● Task item
Please print each record exactly, omitting none of them.

(Dataset entries)
= = = = =

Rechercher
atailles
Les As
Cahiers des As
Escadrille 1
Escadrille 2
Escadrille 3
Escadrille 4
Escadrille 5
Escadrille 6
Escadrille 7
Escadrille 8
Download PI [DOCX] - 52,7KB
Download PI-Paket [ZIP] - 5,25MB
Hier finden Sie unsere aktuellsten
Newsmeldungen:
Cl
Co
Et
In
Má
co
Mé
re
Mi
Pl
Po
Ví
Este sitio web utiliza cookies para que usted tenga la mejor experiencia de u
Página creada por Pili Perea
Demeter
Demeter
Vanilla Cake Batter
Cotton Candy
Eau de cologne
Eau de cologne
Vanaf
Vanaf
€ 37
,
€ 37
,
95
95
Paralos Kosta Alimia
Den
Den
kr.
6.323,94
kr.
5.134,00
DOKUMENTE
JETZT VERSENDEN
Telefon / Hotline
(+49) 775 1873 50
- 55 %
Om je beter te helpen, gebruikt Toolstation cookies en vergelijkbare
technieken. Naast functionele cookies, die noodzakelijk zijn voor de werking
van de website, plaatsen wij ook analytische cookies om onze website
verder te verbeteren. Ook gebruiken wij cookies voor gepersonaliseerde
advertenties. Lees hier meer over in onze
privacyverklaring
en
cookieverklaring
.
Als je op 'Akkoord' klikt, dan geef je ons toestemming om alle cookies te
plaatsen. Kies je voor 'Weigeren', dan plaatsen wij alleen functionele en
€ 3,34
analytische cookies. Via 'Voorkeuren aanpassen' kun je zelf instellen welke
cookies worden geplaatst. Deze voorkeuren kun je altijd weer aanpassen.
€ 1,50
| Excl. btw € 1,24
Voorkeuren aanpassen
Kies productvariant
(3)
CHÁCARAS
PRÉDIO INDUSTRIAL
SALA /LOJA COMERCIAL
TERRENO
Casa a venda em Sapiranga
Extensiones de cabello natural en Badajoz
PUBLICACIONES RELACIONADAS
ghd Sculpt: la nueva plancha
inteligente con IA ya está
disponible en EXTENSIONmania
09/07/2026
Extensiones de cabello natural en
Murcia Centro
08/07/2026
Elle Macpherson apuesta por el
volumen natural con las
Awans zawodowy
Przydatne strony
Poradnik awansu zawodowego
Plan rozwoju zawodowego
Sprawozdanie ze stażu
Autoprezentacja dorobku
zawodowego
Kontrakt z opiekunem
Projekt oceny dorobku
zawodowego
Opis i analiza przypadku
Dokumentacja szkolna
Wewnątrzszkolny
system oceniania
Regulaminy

= = = = =

● Exercise answer
Rechercher
atailles
Les As
Cahiers des As
Escadrille 1
Escadrille 2
Escadrille 3
Escadrille 4
Escadrille 5
Escadrille 6
Escadrille 7
Escadrille 8
Download PI [DOCX] - 52,7KB
Download PI-Paket [ZIP] - 5,25MB
Hier finden Sie unsere aktuellsten
Newsmeldungen:
Cl
Co
Et
In
Má
co
Mé
re
Mi
Pl
Po
Ví
Este sitio web utiliza cookies para que usted tenga la mejor experiencia de u
Página creada por Pili Perea
Demeter
Demeter
Vanilla Cake Batter
Cotton Candy
Eau de cologne
Eau de cologne
Vanaf
Vanaf
€ 37
,
€ 37
,
95
95
Paralos Kosta Alimia
Den
Den
kr.
6.323,94
kr.
5.134,00
DOKUMENTE
JETZT VERSENDEN
Telefon / Hotline
(+49) 775 1873 50
- 55 %
Om je beter te helpen, gebruikt Toolstation cookies en vergelijkbare
technieken. Naast functionele cookies, die noodzakelijk zijn voor de werking
van de website, plaatsen wij ook analytische cookies om onze website
verder te verbeteren. Ook gebruiken wij cookies voor gepersonaliseerde
advertenties. Lees hier meer over in onze
privacyverklaring
en
cookieverklaring
.
Als je op 'Akkoord' klikt, dan geef je ons toestemming om alle cookies te
plaatsen. Kies je voor 'Weigeren', dan plaatsen wij alleen functionele en
€ 3,34
analytische cookies. Via 'Voorkeuren aanpassen' kun je zelf instellen welke
cookies worden geplaatst. Deze voorkeuren kun je altijd weer aanpassen.
€ 1,50
| Excl. btw € 1,24
Voorkeuren aanpassen
Kies productvariant
(3)
CHÁCARAS
PRÉDIO INDUSTRIAL
SALA /LOJA COMERCIAL
TERRENO
Casa a venda em Sapiranga
Extensiones de cabello natural en Badajoz
PUBLICACIONES RELACIONADAS
ghd Sculpt: la nueva plancha
inteligente con IA ya está
disponible en EXTENSIONmania
09/07/2026
Extensiones de cabello natural en
Murcia Centro
08/07/2026
Elle Macpherson apuesta por el
volumen natural con las
Awans zawodowy
Przydatne strony
Poradnik awansu zawodowego
Plan rozwoju zawodowego
Sprawozdanie ze stażu
Autoprezentacja dorobku
zawodowego
Kontrakt z opiekunem
Projekt oceny dorobku
zawodowego
Opis i analiza przypadku
Dokumentacja szkolna
Wewnątrzszkolny
system oceniania
Regulaminy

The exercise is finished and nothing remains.